Auch die Weltgesundheitsorganisation hat erklärt, dass Homosexualität und Transgeschlechtlichkeit keine Krankheit sind und keine Indikation für eine „Therapie“ besteht. Der Weltärztebund hat zudem 2013 sog. Konversionstherapien als Menschenrechtsverletzung und als mit der Ethik ärztlichen Handelns unvereinbar verurteilt und der Deutsche Ärztetag hat 2014 vor den negativen Auswirkungen auf die Gesundheit gewarnt.
Mit der Verabschiedung wird nun ein eigenständiges Gesetz geschaffen, das Regelungen zum Schutz vor Konversionsbehandlungen bündelt: Verbotsnormen, Straf- und Bußgeldregelungen sowie einen Beratungsanspruch für Betroffene und andere Personen.
Verboten werden Konversionsbehandlungen bei Minderjährigen und bei Volljährigen, deren Einwilligung in eine Behandlung auf einem Willensmangel beruht. Verstöße sind mit einer Freiheitsstrafe bis zu einem Jahr oder einer Geldstrafe bedroht.
Verboten wird zudem das öffentliche Werben, Anbieten und Vermitteln sogenannter Konversionstherapien, bei Minderjährigen auch das nichtöffentliche Handeln. Verstöße können mit einem Bußgeld bis zu 30.000 Euro sanktioniert werden.

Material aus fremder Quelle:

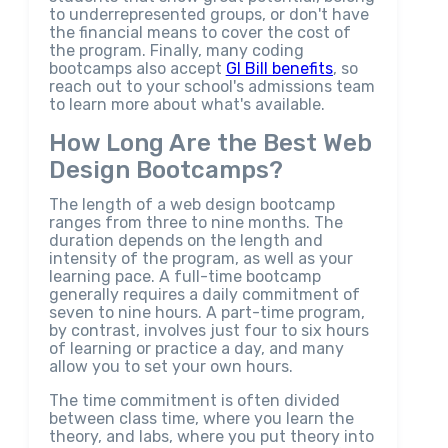
to underrepresented groups, or don't have
the financial means to cover the cost of
the program. Finally, many coding
bootcamps also accept
GI Bill benefits
, so
reach out to your school's admissions team
to learn more about what's available.
How Long Are the Best Web
Design Bootcamps?
The length of a web design bootcamp
ranges from three to nine months. The
duration depends on the length and
intensity of the program, as well as your
learning pace. A full-time bootcamp
generally requires a daily commitment of
seven to nine hours. A part-time program,
by contrast, involves just four to six hours
of learning or practice a day, and many
allow you to set your own hours.
The time commitment is often divided
between class time, where you learn the
theory, and labs, where you put theory into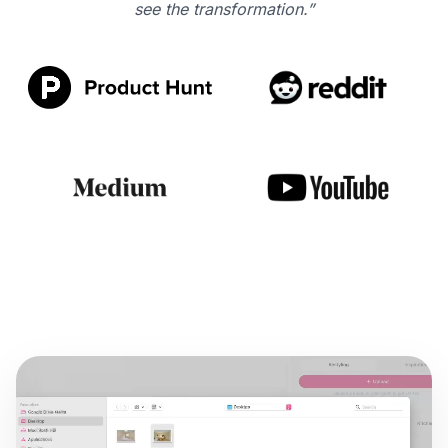
see the transformation.”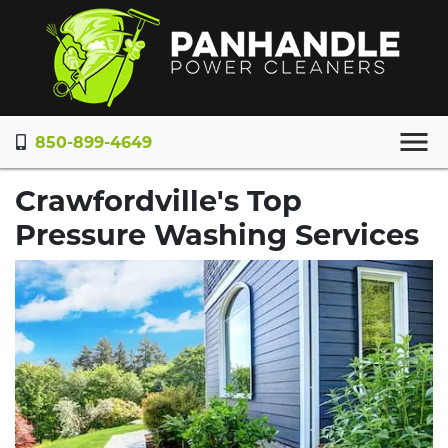
850-899-4649
Crawfordville's Top
Pressure Washing Services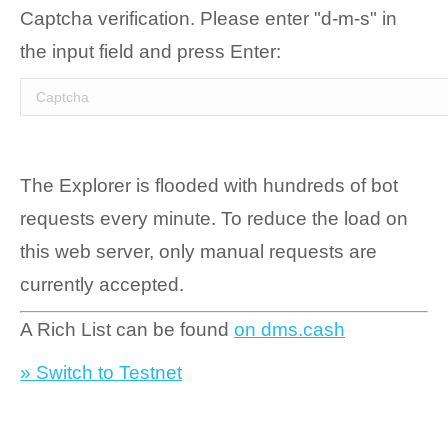
Captcha verification. Please enter "d-m-s" in
the input field and press Enter:
The Explorer is flooded with hundreds of bot
requests every minute. To reduce the load on
this web server, only manual requests are
currently accepted.
A Rich List can be found
on dms.cash
» Switch to Testnet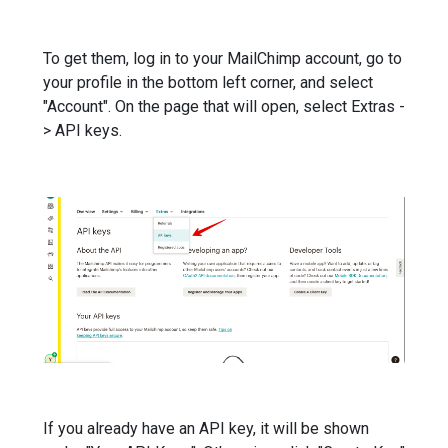
To get them, log in to your MailChimp account, go to
your profile in the bottom left corner, and select
"Account". On the page that will open, select Extras -
> API keys.
If you already have an API key, it will be shown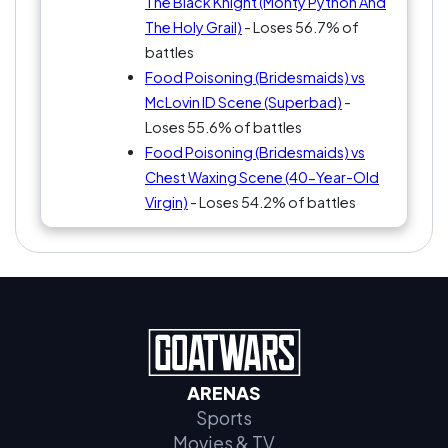
The Black Knight (Monty Python And
The Holy Grail)
- Loses 56.7% of
battles
Food Poisoning (Bridesmaids) vs
McLovin ID Scene (Superbad)
-
Loses 55.6% of battles
Food Poisoning (Bridesmaids) vs
Chest Waxing Scene (40-Year-Old
Virgin)
- Loses 54.2% of battles
ARENAS
Sports
Movies & TV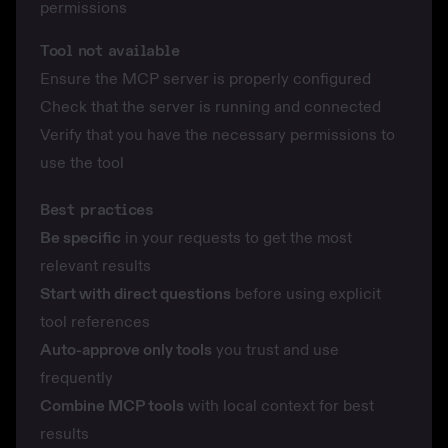
permissions
Tool not available
Ensure the MCP server is properly configured
Check that the server is running and connected
Verify that you have the necessary permissions to
use the tool
Best practices
Be specific
in your requests to get the most
relevant results
Start with direct questions
before using explicit
tool references
Auto-approve only tools
you trust and use
frequently
Combine MCP tools
with local context for best
results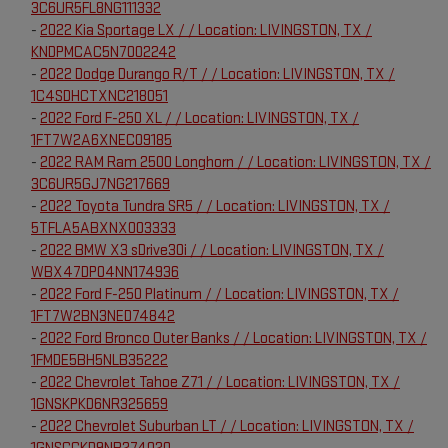
3C6UR5FL8NG111332
-
2022 Kia Sportage LX / / Location: LIVINGSTON, TX /
KNDPMCAC5N7002242
-
2022 Dodge Durango R/T / / Location: LIVINGSTON, TX /
1C4SDHCTXNC218051
-
2022 Ford F-250 XL / / Location: LIVINGSTON, TX /
1FT7W2A6XNEC09185
-
2022 RAM Ram 2500 Longhorn / / Location: LIVINGSTON, TX /
3C6UR5GJ7NG217669
-
2022 Toyota Tundra SR5 / / Location: LIVINGSTON, TX /
5TFLA5ABXNX003333
-
2022 BMW X3 sDrive30i / / Location: LIVINGSTON, TX /
WBX47DP04NN174936
-
2022 Ford F-250 Platinum / / Location: LIVINGSTON, TX /
1FT7W2BN3NED74842
-
2022 Ford Bronco Outer Banks / / Location: LIVINGSTON, TX /
1FMDE5BH5NLB35222
-
2022 Chevrolet Tahoe Z71 / / Location: LIVINGSTON, TX /
1GNSKPKD6NR325659
-
2022 Chevrolet Suburban LT / / Location: LIVINGSTON, TX /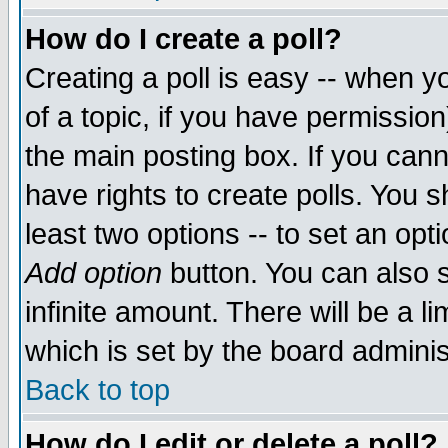
How do I create a poll?
Creating a poll is easy -- when yo
of a topic, if you have permissio
the main posting box. If you cann
have rights to create polls. You sh
least two options -- to set an opti
Add option
button. You can also se
infinite amount. There will be a li
which is set by the board adminis
Back to top
How do I edit or delete a poll?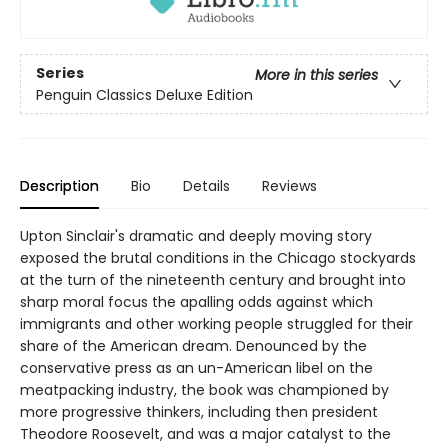
Series
More in this series
Penguin Classics Deluxe Edition
Description
Bio
Details
Reviews
Upton Sinclair's dramatic and deeply moving story
exposed the brutal conditions in the Chicago stockyards
at the turn of the nineteenth century and brought into
sharp moral focus the apalling odds against which
immigrants and other working people struggled for their
share of the American dream. Denounced by the
conservative press as an un-American libel on the
meatpacking industry, the book was championed by
more progressive thinkers, including then president
Theodore Roosevelt, and was a major catalyst to the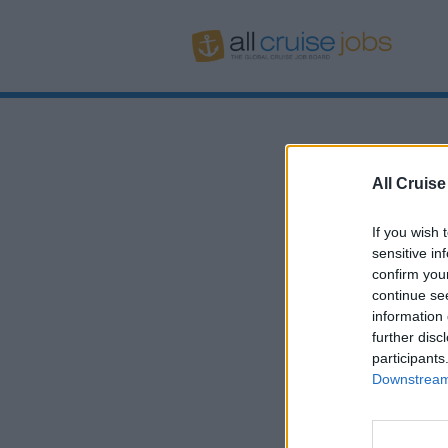
All Cruise
If you wish 
sensitive in
confirm you
continue se
information 
further disc
participants
Downstream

Die Verbote gelten für alle Personen. Bei Fürsorge- oder Erziehungsberechtigten ist die Strafbarkeit unter bestimmten Voraussetzungen begrenzt. Im Gesetz ist zudem klargestellt, welche Behandlungen keine Konversionsbehandlungen darstellen und damit nicht vom Verbot erfasst sind.
Zudem wird ein Beratungsangebot der Bundeszentrale für gesundheitliche Aufklärung (BZgA) für alle betroffenen Personen, Angehörige und z.B. Personen geschaffen.

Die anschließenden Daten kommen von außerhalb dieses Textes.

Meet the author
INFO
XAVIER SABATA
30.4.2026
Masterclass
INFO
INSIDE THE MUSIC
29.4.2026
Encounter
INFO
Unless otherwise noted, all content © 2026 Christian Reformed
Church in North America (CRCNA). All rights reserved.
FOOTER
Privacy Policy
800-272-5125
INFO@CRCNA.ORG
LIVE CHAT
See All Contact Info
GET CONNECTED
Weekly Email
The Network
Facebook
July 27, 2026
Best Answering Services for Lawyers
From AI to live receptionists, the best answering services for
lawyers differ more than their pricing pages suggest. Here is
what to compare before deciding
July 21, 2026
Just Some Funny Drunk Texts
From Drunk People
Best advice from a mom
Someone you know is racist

Ein generelles und grundsätzliches Verbot sogenannter Konversionstherapien zwischen mündigen, volljährigen Erwachsenen sieht das Gesetz dabei nicht vor. Wir setzen damit einerseits klar auf den Schutz der Minderjährigen, anderseits lassen wir aber auch nicht die Freiheitsrechte eines erwachsenen Menschen außer Acht und achten das verfassungsrechtlich geschützte Selbstbestimmungsrecht.